Deductible expenses include:
- Loan interest related to financing the acquisition or renovation of the property
- Insurance premiums (all-risks home insurance, rent default insurance)
- Non-recoverable co-ownership charges
- Property management fees paid to an estate agency
- Maintenance and repair work (distinct from improvements, which may be depreciated)
- Property-related taxes and levies (Housing Tax, Municipal Services Tax in some cases)
The actual-cost regime is generally more advantageous when you have an ongoing loan or significant expenses. If your property was acquired outright and is well-maintained with no major expenditure, the 40% flat-rate allowance may be simpler and sometimes more beneficial.
It is strongly recommended to keep all supporting documents (invoices, bank statements, contracts) for at least 10 years, the period during which the tax authorities can audit your declarations.
Annual Declaration
Rental income is declared as part of the annual income tax return, to be filed before 31 March of the year following the income year.
The declaration can be made online via the DGI's Simpl platform (simpl.tax.gov.ma), which allows you to complete and submit your property income return, pay the tax due, and track your tax file. Digitalisation has made the process more accessible, but does not exempt you from being rigorous in calculating your income and expenses.
If you own multiple properties, the declaration must cover all rent received. For registered leases, the tax authorities already know the theoretical rent amount — any declaration significantly below registered amounts may trigger a request for justification.
Landlords who have never declared their rental income can benefit from voluntary regularisation before any audit.
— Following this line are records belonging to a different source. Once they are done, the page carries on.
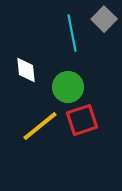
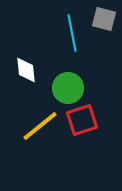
gray square: rotated 30 degrees counterclockwise
green circle: moved 1 px down
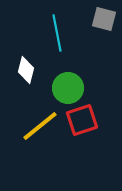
cyan line: moved 15 px left
white diamond: rotated 20 degrees clockwise
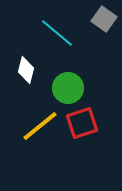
gray square: rotated 20 degrees clockwise
cyan line: rotated 39 degrees counterclockwise
red square: moved 3 px down
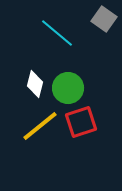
white diamond: moved 9 px right, 14 px down
red square: moved 1 px left, 1 px up
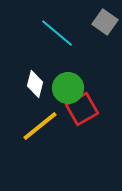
gray square: moved 1 px right, 3 px down
red square: moved 1 px right, 13 px up; rotated 12 degrees counterclockwise
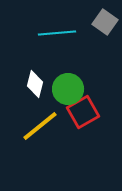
cyan line: rotated 45 degrees counterclockwise
green circle: moved 1 px down
red square: moved 1 px right, 3 px down
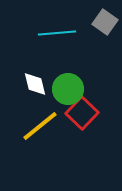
white diamond: rotated 28 degrees counterclockwise
red square: moved 1 px left, 1 px down; rotated 16 degrees counterclockwise
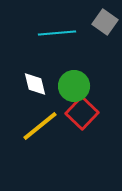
green circle: moved 6 px right, 3 px up
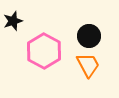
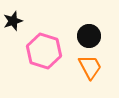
pink hexagon: rotated 12 degrees counterclockwise
orange trapezoid: moved 2 px right, 2 px down
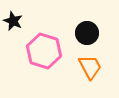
black star: rotated 30 degrees counterclockwise
black circle: moved 2 px left, 3 px up
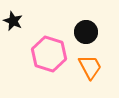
black circle: moved 1 px left, 1 px up
pink hexagon: moved 5 px right, 3 px down
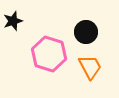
black star: rotated 30 degrees clockwise
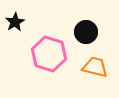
black star: moved 2 px right, 1 px down; rotated 12 degrees counterclockwise
orange trapezoid: moved 5 px right; rotated 48 degrees counterclockwise
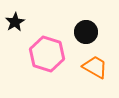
pink hexagon: moved 2 px left
orange trapezoid: rotated 16 degrees clockwise
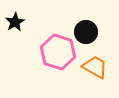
pink hexagon: moved 11 px right, 2 px up
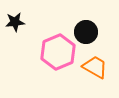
black star: rotated 24 degrees clockwise
pink hexagon: rotated 20 degrees clockwise
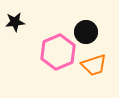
orange trapezoid: moved 1 px left, 2 px up; rotated 132 degrees clockwise
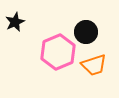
black star: rotated 18 degrees counterclockwise
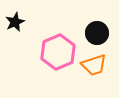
black circle: moved 11 px right, 1 px down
This self-initiated process generally results in more favourable terms for settling back taxes and penalties than a forced audit.
Legal Tax Optimisation
Optimising the tax treatment of your rental income is not a grey area — it is actively encouraged by the law through several legal provisions.
The first optimisation lever is the choice of deduction regime. As noted, comparing the flat-rate regime (40%) and the actual-cost regime each year allows you to choose the most advantageous option. If you carried out major works this year, the actual-cost regime will almost always be more beneficial.
The second lever is structuring your investments. For owners managing multiple properties, setting up a Property Civil Company (SCI) or a company subject to corporate tax can optimise overall taxation, allow property depreciation (not possible under IR), and facilitate wealth transfer planning. This option requires professional guidance.
The third lever is timing works and expenses. Under the actual-cost regime, grouping deductible works in the same tax year can significantly reduce your taxable base for that year. This is particularly relevant if you are planning a property renovation.
Finally, remember that mortgage interest is fully deductible under the actual-cost regime. If you have an outstanding loan for the acquisition of a rental property, this tax advantage can substantially reduce your tax burden for the entire duration of the loan.